Biology Magazine

The Spawn of SPAUN

Posted on the 16 January 2013 by Ccc1685 @ccc1685

The spawn of SPAUN

SPAUN (Semantic Pointer Architecture Unified Network) is a model of a functioning brain out of Chris Eliasmith’s group at the University of Waterloo. I first met Chris almost 15 years ago when I visited Charlie Anderson at Washington University, where Chris was a graduate student. He was actually in the philosophy department (and still is) with a decidedly mathematical inclination. SPAUN is described in Chris’s paper in Science (obtain here) and in a forthcoming book. SPAUN can perform 8 fairly diverse and challenging cognitive tasks using 2.5 million neurons with an architecture inspired by the brain. It takes input through visual images and responds by “drawing” with a simulated arm. It decodes images, extracts features and compresses them, stores them in memory, computes with them, and then translates the output into a motor action.  It can count, copy, memorize, and do a Raven’s Progressive Matrices task. While it can’t learn novel tasks, it is pretty impressive.

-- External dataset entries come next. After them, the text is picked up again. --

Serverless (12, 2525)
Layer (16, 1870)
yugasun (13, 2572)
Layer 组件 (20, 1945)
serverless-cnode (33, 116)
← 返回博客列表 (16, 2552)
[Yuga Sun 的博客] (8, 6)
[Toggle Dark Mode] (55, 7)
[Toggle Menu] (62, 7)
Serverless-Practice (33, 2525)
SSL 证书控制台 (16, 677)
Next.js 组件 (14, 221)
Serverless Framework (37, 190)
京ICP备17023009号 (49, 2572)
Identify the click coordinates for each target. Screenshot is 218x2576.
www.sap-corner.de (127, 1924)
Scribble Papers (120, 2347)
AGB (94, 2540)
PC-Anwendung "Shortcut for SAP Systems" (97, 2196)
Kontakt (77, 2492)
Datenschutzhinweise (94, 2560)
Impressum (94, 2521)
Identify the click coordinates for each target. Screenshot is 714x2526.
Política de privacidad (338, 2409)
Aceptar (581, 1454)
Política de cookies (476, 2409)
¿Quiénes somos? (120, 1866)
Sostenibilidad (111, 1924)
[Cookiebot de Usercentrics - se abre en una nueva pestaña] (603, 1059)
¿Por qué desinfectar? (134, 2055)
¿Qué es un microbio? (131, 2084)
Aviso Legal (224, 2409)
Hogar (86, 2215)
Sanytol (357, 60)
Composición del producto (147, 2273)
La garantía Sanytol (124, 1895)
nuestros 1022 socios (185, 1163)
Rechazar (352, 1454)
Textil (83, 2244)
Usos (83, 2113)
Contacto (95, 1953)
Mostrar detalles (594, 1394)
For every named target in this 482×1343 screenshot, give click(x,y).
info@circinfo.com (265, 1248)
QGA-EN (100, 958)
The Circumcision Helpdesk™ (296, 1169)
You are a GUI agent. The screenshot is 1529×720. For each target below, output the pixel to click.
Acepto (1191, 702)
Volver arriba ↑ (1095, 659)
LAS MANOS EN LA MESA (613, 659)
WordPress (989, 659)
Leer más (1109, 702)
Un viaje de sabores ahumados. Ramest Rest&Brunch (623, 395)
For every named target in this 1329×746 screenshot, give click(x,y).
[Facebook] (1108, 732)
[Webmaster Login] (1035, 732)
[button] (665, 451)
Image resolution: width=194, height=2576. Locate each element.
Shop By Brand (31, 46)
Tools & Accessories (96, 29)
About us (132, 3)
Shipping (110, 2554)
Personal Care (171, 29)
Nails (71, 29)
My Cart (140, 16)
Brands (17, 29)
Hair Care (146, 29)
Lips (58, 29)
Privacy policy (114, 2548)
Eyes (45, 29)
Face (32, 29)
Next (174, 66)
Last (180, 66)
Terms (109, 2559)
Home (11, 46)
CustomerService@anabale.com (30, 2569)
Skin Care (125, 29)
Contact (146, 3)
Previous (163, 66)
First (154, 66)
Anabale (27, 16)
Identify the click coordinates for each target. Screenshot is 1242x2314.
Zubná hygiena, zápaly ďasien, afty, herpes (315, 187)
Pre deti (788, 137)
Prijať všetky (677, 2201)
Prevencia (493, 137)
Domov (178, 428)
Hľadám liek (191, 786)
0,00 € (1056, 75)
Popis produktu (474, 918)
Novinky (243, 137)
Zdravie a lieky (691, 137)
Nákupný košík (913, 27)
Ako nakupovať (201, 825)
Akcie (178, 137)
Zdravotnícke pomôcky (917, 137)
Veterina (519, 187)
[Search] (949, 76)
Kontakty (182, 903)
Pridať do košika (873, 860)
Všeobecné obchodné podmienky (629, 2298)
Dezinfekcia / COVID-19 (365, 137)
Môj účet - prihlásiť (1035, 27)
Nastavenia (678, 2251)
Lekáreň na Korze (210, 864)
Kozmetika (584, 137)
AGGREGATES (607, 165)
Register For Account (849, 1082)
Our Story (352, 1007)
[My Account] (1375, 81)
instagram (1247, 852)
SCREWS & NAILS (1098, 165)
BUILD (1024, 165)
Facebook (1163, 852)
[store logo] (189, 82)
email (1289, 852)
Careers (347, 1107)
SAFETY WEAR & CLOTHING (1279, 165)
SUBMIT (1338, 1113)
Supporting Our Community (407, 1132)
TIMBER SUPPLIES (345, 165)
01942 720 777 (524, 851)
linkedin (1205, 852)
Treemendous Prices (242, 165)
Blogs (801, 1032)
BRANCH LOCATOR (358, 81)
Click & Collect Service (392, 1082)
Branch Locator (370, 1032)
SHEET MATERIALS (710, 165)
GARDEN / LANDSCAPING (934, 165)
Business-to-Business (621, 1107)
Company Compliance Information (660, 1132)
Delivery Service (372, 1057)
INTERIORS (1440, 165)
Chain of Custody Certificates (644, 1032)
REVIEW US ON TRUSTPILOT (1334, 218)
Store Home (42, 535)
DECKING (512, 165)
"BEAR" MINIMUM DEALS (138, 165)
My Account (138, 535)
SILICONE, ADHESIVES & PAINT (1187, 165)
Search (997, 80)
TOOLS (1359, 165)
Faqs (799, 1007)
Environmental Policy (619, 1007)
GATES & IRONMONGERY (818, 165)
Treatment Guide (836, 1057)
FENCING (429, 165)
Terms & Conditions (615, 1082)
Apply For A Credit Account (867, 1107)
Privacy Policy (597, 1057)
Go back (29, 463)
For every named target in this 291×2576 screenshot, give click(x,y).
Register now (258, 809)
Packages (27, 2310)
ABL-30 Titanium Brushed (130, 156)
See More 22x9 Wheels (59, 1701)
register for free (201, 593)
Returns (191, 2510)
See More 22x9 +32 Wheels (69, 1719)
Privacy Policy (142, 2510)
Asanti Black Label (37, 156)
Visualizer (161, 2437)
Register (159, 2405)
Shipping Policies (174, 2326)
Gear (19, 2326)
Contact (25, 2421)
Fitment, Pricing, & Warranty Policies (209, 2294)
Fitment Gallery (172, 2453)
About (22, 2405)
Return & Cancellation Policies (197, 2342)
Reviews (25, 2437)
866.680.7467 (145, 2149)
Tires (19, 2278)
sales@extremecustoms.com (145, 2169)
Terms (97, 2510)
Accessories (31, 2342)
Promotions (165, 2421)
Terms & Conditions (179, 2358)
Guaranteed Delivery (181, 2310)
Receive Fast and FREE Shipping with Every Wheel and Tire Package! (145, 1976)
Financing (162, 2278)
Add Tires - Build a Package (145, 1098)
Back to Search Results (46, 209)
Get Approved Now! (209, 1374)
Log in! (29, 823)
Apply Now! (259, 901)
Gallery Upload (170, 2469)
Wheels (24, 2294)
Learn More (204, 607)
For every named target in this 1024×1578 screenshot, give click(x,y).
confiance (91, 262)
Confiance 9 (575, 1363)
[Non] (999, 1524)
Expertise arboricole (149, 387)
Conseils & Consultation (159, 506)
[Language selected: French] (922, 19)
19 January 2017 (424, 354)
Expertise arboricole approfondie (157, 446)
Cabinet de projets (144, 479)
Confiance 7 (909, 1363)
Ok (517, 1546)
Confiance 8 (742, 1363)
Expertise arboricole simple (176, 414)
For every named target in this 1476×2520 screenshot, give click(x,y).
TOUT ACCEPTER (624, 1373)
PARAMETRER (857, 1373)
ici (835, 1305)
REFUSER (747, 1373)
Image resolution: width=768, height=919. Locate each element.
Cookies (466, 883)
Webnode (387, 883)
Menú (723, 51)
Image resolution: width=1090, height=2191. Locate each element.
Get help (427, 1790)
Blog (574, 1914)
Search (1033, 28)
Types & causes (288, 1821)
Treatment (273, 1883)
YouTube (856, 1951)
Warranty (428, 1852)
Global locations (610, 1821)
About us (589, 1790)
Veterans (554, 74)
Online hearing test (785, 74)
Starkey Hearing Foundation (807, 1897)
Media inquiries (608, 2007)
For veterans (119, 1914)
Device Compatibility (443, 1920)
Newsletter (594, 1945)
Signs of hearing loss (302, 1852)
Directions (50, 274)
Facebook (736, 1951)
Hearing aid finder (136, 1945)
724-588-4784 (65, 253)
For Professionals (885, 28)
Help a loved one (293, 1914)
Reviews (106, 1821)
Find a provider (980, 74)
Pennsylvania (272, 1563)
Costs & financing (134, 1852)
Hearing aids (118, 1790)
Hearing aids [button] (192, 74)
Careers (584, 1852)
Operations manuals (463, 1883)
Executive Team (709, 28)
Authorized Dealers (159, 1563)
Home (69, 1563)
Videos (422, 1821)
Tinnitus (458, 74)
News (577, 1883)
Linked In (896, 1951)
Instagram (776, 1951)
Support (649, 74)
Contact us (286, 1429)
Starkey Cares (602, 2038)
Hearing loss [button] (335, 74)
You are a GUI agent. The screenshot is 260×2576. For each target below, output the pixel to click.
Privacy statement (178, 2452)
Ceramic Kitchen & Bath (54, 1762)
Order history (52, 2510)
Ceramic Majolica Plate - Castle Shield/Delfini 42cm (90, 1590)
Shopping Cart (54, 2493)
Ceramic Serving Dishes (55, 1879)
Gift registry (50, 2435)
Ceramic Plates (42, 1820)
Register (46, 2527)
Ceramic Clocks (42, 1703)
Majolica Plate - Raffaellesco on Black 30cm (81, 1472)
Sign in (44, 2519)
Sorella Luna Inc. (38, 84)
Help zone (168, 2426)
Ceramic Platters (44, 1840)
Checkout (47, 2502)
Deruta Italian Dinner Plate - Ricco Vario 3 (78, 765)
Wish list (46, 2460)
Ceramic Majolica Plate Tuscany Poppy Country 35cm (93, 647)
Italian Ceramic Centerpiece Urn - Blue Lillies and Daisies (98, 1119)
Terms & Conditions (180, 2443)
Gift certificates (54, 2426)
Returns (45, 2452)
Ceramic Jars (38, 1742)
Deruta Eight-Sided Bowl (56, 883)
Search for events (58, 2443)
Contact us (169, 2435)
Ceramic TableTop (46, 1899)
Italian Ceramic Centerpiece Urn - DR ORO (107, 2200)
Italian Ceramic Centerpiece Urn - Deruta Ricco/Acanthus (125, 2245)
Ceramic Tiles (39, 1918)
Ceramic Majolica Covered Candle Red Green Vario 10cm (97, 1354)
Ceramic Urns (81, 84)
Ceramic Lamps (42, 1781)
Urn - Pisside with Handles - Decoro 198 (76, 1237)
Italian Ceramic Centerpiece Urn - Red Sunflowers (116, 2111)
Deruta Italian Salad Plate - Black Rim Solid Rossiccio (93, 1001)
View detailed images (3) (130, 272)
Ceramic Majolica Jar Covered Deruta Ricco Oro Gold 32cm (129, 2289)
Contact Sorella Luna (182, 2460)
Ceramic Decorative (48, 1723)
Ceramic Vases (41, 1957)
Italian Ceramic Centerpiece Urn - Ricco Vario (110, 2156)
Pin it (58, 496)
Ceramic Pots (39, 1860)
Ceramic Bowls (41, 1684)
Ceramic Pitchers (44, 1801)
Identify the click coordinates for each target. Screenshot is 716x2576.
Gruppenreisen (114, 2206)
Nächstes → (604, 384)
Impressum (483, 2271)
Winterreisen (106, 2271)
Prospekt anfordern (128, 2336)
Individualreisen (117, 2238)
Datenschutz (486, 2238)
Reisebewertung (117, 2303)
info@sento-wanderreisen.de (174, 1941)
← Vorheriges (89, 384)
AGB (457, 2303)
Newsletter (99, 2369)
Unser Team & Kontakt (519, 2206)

However, what is most impressive to me about SPAUN is not how well it works but that it mostly implements known concepts from neuroscience and machine learning. The main newness was putting it all together. This harkens back to what I called the Hopfield Hypothesis, which is that we already know all the elementary pieces for neural functioning. What we don’t know is how they fit and work together. I think one of the problems in computational neuroscience is that we’re too timid. I first realized this many years ago when I saw a talk by roboticist Rodney Brooks. He showed us robots with very impressive capabilities (this was when he was still at MIT)  that were just implementing well-known machine learning rules like back-propagation. I recall thinking that robotics was way ahead of us and that reverse engineering may be harder than engineering. I also think that we will likely construct a fully functioning brain before we understand it. It could be that if you connect enough neurons together that incorporate a set of  necessary mechanisms and then expose it to the world, it would start to develop and learn cognitive capabilities. However, it would be as difficult to reverse engineer exactly what this constructed brain was doing as it is to reverse engineer a real brain. It may also be computationally undecidable or intractable to a priori determine the essential set of necessary mechanisms or the number of neurons you need. You  might just have to cobble something together and try it out. A saving grace may be that these elements may not be unique. There could be a large family of mechanisms that you could draw from to create a thinking brain.